Data extracts »
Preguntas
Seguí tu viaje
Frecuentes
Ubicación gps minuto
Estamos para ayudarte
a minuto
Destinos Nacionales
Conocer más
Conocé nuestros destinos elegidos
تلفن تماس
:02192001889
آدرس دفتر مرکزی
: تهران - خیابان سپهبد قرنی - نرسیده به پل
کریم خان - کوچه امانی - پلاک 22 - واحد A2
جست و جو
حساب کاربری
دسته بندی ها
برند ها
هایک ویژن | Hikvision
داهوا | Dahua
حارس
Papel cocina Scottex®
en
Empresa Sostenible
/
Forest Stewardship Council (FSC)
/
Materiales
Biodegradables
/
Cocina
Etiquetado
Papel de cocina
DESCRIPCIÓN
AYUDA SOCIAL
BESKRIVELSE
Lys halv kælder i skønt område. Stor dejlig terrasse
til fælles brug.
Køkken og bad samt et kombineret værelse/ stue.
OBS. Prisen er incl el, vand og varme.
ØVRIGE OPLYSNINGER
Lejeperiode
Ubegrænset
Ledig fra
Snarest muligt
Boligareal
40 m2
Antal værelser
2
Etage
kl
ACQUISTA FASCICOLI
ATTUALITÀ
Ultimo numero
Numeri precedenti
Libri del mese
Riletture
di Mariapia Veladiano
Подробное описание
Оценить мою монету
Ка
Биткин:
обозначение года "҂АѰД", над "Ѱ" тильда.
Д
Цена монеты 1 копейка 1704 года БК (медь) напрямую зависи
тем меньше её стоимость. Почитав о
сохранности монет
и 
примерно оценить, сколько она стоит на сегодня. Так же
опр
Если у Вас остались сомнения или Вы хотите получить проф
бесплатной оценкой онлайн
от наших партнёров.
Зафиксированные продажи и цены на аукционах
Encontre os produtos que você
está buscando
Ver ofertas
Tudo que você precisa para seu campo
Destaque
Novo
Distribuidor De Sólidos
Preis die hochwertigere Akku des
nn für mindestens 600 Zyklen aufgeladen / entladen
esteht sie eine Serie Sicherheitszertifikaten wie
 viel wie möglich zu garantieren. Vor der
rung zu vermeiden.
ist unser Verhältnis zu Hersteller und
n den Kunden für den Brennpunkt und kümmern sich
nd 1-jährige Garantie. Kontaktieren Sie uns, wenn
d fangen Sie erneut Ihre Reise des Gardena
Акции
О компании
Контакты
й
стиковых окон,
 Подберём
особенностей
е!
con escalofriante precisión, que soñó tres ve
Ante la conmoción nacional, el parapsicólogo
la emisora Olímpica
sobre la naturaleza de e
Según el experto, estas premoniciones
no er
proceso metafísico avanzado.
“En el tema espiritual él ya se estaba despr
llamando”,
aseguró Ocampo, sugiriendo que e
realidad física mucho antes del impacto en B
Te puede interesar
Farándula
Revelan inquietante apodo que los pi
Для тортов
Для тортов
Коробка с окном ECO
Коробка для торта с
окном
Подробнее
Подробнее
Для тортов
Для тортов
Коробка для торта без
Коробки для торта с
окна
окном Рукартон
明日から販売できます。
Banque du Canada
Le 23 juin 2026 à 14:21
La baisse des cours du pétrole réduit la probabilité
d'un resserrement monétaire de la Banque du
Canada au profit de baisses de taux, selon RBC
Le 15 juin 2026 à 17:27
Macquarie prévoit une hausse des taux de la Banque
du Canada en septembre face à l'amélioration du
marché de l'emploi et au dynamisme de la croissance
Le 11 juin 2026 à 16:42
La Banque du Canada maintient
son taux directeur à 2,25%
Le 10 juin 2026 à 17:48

...

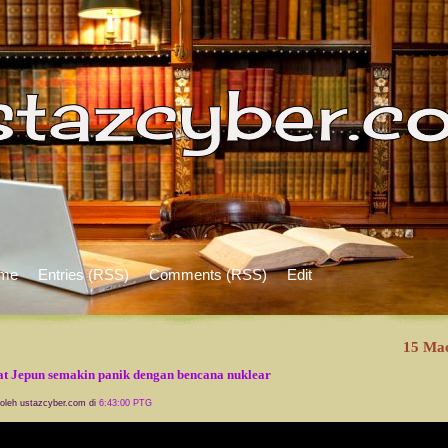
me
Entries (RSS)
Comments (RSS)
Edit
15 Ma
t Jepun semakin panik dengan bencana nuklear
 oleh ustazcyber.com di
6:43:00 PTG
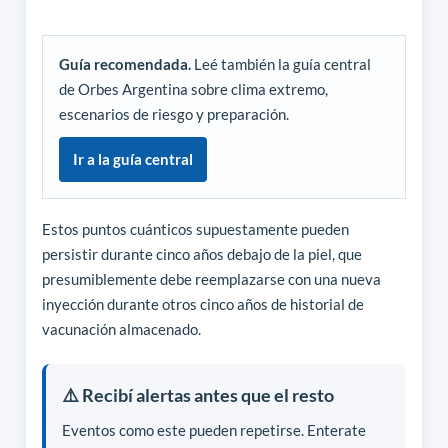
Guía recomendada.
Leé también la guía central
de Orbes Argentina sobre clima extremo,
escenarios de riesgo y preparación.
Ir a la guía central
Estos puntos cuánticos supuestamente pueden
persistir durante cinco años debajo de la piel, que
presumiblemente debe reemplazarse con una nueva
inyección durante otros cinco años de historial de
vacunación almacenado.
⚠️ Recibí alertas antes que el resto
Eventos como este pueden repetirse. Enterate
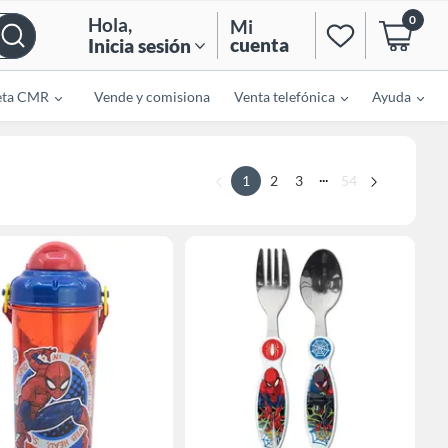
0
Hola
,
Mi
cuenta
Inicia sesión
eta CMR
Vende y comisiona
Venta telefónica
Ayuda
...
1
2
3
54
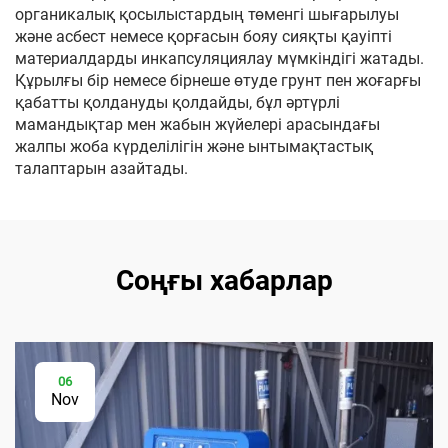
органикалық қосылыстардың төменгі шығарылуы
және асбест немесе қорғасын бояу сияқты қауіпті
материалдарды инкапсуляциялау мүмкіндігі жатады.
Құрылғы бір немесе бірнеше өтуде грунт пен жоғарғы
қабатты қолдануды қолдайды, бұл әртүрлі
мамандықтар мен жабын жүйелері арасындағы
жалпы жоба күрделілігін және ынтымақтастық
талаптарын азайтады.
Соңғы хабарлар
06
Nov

Task instructions » Among the entries above, find every line holding "sobre" and copy it.

Solution »
sobre la naturaleza de e
de Orbes Argentina sobre clima extremo,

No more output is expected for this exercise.